I have another question

hindistan'daki tren kazasının ardından yaralıları kurtarma çalışmaları devam ediyor 

why kurtarma is not having ları and çalışma is having ları


----------



## Gemmenita

Yes, that's a good question !
'Kurturma çalışmaları' is also genitive structure... And its difference with 'buzulların erimesi' is:

As a matter of fact, in Turkish there are 2 genitive structures (isim/ad tamlaması ) : belirtili (definite) and belirtisiz (indefinite)
buzullar*ın* erime*si* >>> belirtili ad tamlaması
kurtama çalışmalar*ı* >>> belirtisiz ad tamlaması

The difference between the 2 kinds is that:

- in 'belirtili ad tamlaması', there is a real possession, and something belongs really to somebody or something else, and also the object about which we are talking is known, and in the structure, the first word also _takes_ possession suffixes ( in/ın/un/...)

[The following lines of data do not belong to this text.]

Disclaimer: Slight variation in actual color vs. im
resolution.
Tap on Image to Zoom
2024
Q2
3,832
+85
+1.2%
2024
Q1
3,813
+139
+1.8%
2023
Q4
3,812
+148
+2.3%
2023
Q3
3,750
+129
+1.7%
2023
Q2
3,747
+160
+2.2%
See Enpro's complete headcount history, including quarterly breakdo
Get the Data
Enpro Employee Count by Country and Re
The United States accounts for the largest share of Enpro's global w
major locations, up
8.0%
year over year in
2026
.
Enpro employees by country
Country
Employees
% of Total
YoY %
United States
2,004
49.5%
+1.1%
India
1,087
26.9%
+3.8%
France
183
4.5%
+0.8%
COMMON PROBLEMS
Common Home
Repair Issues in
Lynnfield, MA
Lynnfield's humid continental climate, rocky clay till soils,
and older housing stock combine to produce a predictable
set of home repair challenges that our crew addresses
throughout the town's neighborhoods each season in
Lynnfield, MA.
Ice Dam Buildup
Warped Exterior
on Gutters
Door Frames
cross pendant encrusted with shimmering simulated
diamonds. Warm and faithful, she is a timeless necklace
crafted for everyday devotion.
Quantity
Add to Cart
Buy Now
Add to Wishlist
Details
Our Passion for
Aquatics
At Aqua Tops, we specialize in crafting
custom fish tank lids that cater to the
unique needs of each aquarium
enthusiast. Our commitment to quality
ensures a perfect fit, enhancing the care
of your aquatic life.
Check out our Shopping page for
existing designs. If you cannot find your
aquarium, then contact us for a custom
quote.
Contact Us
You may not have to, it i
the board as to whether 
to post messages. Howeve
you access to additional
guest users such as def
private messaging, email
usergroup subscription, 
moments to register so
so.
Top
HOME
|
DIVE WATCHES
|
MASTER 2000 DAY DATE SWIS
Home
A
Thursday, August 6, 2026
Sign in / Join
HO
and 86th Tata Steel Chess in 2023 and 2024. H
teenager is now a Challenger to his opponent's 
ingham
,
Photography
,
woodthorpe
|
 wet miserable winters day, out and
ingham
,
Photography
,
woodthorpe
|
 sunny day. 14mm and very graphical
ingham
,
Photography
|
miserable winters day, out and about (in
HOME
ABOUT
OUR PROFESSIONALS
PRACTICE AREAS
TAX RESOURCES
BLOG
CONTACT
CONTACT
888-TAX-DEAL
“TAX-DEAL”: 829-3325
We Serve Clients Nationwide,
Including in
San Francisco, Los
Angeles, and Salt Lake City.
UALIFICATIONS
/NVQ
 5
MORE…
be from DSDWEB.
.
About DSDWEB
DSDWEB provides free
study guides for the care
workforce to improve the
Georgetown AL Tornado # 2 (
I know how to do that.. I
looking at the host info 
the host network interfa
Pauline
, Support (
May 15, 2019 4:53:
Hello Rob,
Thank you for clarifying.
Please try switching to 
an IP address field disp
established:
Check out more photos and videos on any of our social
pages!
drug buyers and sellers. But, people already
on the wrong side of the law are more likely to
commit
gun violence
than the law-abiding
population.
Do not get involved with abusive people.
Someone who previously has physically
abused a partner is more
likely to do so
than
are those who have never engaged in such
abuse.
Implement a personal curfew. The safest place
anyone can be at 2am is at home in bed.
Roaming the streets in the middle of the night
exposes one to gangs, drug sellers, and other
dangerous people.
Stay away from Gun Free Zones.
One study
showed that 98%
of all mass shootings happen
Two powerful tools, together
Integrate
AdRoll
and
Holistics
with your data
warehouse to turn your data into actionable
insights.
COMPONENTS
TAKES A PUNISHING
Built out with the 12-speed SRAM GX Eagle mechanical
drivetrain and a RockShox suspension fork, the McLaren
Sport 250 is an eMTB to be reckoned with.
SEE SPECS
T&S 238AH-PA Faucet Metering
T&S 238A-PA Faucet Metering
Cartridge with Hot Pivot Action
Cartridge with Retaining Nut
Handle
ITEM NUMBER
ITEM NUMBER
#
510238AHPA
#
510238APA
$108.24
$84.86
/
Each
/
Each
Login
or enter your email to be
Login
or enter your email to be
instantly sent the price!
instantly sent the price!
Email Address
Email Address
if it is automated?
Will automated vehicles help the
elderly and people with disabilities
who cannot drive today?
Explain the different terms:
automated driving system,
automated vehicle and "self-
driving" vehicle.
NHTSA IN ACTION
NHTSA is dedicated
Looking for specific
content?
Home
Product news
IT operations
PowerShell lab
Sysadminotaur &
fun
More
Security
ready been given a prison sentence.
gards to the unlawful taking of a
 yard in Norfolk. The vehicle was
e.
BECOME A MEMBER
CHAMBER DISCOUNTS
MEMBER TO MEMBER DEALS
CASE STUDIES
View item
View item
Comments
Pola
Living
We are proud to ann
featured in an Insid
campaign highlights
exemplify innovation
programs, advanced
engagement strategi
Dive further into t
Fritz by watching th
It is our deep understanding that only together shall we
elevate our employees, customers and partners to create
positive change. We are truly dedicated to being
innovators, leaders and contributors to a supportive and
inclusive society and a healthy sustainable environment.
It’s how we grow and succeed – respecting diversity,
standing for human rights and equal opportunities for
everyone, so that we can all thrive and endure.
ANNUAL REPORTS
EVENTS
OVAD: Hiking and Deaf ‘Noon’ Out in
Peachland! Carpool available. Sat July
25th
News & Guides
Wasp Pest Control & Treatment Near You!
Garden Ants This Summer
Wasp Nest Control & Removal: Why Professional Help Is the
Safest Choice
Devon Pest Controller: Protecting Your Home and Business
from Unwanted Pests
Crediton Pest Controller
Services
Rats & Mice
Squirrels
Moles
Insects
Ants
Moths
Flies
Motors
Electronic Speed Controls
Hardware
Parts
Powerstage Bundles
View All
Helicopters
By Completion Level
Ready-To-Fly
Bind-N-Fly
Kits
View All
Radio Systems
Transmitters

Examples ( and also refer to the *Important* part below) :

gözlüğ*ün* cam*ı*. ('cam' belongs to the 'gözlük' )

çocuğ*un* ayakkabı*sı*.('ayakkabı' belongs to 'çocuk' )

otel*in* odalar*ı *çok. ( 'odalar' belong to 'otel')

buzullar*ın* erime*si *( 'erime' belongs to 'buzullar' and not to other things)


- whereas in 'belirtisiz ad tamlaması' , the fırst word completes the second word (gives more information about the second word rather than a real possession
and we are talking _in general_ ), and in the structure, the first word _doesn't take_ possession suffixes.

Examples:

çay bahçe*si *(which kind of 'bahçe'? _Çay_ bahçesi)

yatak oda*sı* (which kind of 'oda'? _Yatak_ odası )

güneş gözlüğ*ü* (which kind of 'gözlük' ? _Güneş_ gözlüğü)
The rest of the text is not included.